# FGYM: Toolkit for Benchmarking FPGA based Reinforcement Learning Algorithms

Nathaniel Peura, Yuan Meng, Sammukh Kuppannagari, Viktor Prasanna  
 School of Electrical and Computer Engineering, University of Southern California  
 Emails: {peura, ymeng643, kuppanna, prasanna}@usc.edu

**Abstract**—FPGA-based heterogeneous computing platforms are promising candidates to enable fast training of Reinforcement Learning (RL) agents. Typically, an RL agent for an environment is trained via interactions with a software that simulates the environment. While several toolkits exist to quickly deploy RL training on CPU or GPU, there lacks a similar toolkit for FPGAs. To ease the deployment process of RL using FPGAs, we demonstrate FGYM (FPGA-GYM) - a toolkit that generates an end-to-end interface between the simulation environments running on the CPU and agents running on the FPGA. FGYM supports a variety of environments and automatically generates the memory interface using PCIe. FGYM supports multiple levels of parallelism including vectorized agent-environment interactions and memory port aggregation. It also provides profiling results for users to identify the execution bottlenecks.

## I. INTRODUCTION

Reinforcement Learning (RL) involves the iterative process of an autonomous agent interacting with the environment by sensing the state,  $s$ , and choosing actions,  $a$ , in a temporal-spatial trajectory to maximize its rewards,  $r$  (based on its policy model) [1]. As a common practice in the RL community, OpenAI GYM [2] - a software simulation environment running on a CPU - is used to benchmark various RL algorithms. However, interfacing GYM with an FPGA based RL agent remains a manual and time-consuming process. To address this issue, we develop FGYM that automates the process of deploying RL training on FPGAs, thereby, enabling rapid benchmarking of novel RL algorithms and their FPGA implementations. Benefiting from the complete software development flow enabled by VITIS [3], FGYM targets developers and academic researchers in both FPGA and Deep Learning community.

## II. MAIN FEATURES

FGYM has two phases. In the pre-execution phase, the Host Code Generator takes high-level algorithm and device specifications as user inputs, and generates: ① host executable, and ② main memory port specifications that needs to be implemented in the RL FPGA kernel. Several template RL agents will be made available. In the post-execution phase, ③ profiling results are provided to identify execution bottlenecks.
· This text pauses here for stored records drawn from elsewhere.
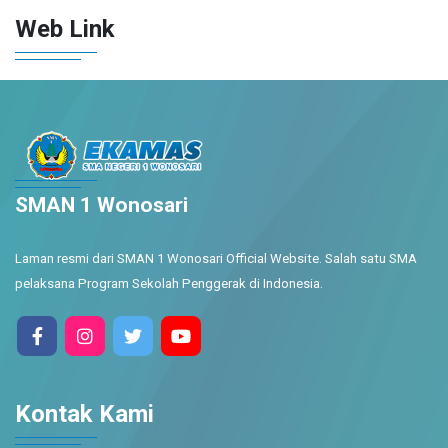
Web Link
SMAN 1 Wonosari
Laman resmi dari SMAN 1 Wonosari Official Website. Salah satu SMA
pelaksana Program Sekolah Penggerak di Indonesia.
Kontak Kami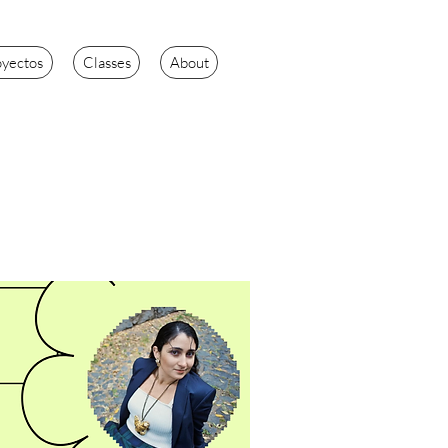
oyectos
Classes
About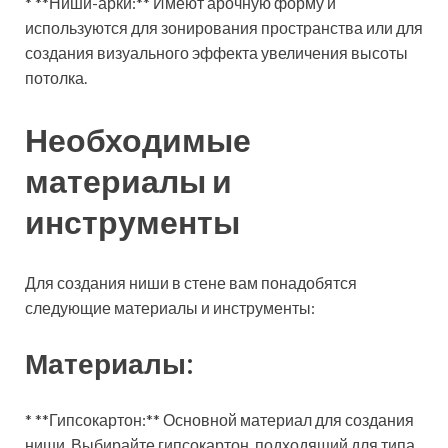
* **Ниши-арки:** Имеют арочную форму и
используются для зонирования пространства или для
создания визуального эффекта увеличения высоты
потолка.
Необходимые
материалы и
инструменты
Для создания ниши в стене вам понадобятся
следующие материалы и инструменты:
Материалы:
* **Гипсокартон:** Основной материал для создания
ниши. Выбирайте гипсокартон, подходящий для типа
**Host Code Generator:** It generates the host program and memory configuration file from user-provided high-level specifications such as algorithm hyper-parameters [1] (e.g. Rollout Number ( $N$ ), Trajectory Length ( $T$ )), GYM benchmarking environment name [2] and FPGA device specification



Fig. 1. FGYM workflow

as inputs. The generated program automates data communication between the GYM environment and the kernel bitstream. FGYM also computes the memory requirements for the particular GYM environment and generates a configuration file where the main memory is chosen (on-chip vs DRAM/HBM) to store observations and rewards to minimize communication latency.

**Post-Execution Profiler:** The generated host program is integrated with code that outputs profiling data after execution. The main profiling data include GYM step latency, kernel computation latency, the overhead and bandwidth utilization of communication through PCIe, and main memory read/write operations. These results can be utilized by RL researchers to fine-tune the performance of parallel Deep RL algorithms on heterogeneous platforms.

## III. DEMO

We demonstrate FGYM by deploying action evaluations on two environments, one that outputs a scalar value - Cartpole [2], and another that outputs an image - Atari-Pong [2] on a data center CPU-FPGA heterogeneous platform. The action-generation policies of the agents are implemented in pre-loaded FPGA bitstreams. For each environment, we deploy groups of RL agents by varying the algorithmic hyper-parameters. We show the output profiling results of different execution bottleneck scenarios (PCIe, FPGA kernel, etc.).

## REFERENCES

- [1] Y. Meng, Y. Yang, S. Kuppannagari, R. Kannan, and V. Prasanna, “How to efficiently train your ai agent? characterizing and evaluating deep reinforcement learning on heterogeneous platforms,” in *HPEC*. IEEE, 2020.
- [2] G. Brockman, V. Cheung, L. Pettersson, J. Schneider, J. Schulman, J. Tang, and W. Zaremba, “Openai gym,” *arXiv preprint arXiv:1606.01540*, 2016.
- [3] V. Kathail, “Xilinx vitis unified software platform,” in *Proceedings of the 2020 ACM/SIGDA International Symposium on Field-Programmable Gate Arrays*, 2020, pp. 173–174.